Tout le monde les fixait.

Le regard de Vanessa nous a scrutés.

« Pourquoi le fils du voisin est-il là ? » murmura-t-il à voix haute.

« Il cherche probablement à mendier », répondit Daniel.

Sa famille a ri.

Joe baissa la tête. Je lui serrai l'épaule.

M. Bennett ajusta ses lunettes et s'éclaircit la gorge.

Commençons-nous ?

Il ouvrit un dossier en cuir et commença à lire.

« À mes enfants, qui ont attendu ma mort avec une patience plus grande que jamais à ma porte, je laisse exactement 1 dollar chacun. »

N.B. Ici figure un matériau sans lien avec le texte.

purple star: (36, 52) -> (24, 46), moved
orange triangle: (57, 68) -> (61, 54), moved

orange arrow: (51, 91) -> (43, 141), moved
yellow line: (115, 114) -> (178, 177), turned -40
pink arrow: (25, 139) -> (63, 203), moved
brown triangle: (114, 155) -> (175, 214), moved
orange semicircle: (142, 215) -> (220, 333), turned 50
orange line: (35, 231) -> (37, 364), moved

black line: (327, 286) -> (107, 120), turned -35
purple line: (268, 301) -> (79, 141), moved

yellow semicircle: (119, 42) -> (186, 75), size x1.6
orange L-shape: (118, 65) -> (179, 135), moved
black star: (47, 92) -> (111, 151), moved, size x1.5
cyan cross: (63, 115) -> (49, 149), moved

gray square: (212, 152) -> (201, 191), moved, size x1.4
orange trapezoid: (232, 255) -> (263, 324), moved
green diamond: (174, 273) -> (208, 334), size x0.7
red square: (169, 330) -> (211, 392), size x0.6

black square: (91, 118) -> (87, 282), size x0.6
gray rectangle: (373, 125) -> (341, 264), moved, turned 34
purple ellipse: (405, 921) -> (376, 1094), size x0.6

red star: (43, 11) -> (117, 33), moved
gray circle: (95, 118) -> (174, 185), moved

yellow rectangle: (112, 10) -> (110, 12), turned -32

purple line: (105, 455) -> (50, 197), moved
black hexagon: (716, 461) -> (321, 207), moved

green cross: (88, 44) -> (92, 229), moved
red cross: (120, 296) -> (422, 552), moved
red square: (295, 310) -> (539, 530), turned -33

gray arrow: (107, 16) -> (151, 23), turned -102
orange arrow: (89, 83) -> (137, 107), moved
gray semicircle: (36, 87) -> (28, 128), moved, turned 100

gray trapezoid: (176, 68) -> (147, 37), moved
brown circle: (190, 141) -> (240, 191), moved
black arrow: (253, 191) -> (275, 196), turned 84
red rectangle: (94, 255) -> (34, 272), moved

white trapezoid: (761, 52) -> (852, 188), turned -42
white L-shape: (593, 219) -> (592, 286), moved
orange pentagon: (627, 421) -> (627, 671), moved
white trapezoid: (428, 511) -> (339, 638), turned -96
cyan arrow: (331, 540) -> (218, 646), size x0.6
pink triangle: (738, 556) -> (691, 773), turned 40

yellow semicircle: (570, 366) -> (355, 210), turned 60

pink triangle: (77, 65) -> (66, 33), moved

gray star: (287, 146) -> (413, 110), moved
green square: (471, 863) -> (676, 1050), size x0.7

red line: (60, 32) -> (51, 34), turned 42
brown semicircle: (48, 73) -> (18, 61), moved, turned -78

Même la climatisation semblait trop bruyante à ce moment-là !

"Il cherche probablement l'aumône."

Pamela eut un hoquet de surprise. Une chaise grinça bruyamment sur le plancher en bois.

Le visage de Richard devint d'un rouge profond et marbré.

« C'est une blague ! » s'exclama-t-il. « Il n'était pas dans son état normal ! »

« Oui, monsieur », dit calmement M. Bennett. « J'y viendrai. »

Mais Richard se tournait déjà vers nous. Son doigt se leva, tremblant.

« C’est toi ! C’est toi qui as fait ça ! Tu as envoyé ton fils là-bas avec ses petites corvées et sa soupe, et tu as manipulé une vieille femme malade ! »

«Il n'était pas dans son état normal !»

« Richard, dis-je doucement. Ce n'est pas vrai. »

Vanessa se leva.

« N'est-ce pas juste ? Une veuve sans le sou et un fils adolescent qui, soudain, ne peut plus s'empêcher de venir chez notre mère ? Ne nous insultez pas ! »

Joe serra les poings sur ses genoux. Elle le sentit trembler, non de colère, mais de honte. Il détestait qu'on le regarde ainsi.

« Nous ne lui avons jamais rien demandé », ai-je dit.

« Tu n'avais pas besoin de demander, » siffla Vanessa. « Tu as tout arrangé. Tu as utilisé ton fils pour ça ! »

Ma gorge s'est serrée.

« Ce n'est pas vrai. »
Un instant, j'ai failli le faire craquer. J'ai failli saisir le poignet de Joe et quitter ce bureau, les laissant avec leurs billets et leur colère vertueuse, sans me retourner. Parce que peut-être avaient-ils raison : le monde fonctionnait ainsi.

Peut-être que cette gentillesse n'était qu'une longue préparation à l'humiliation.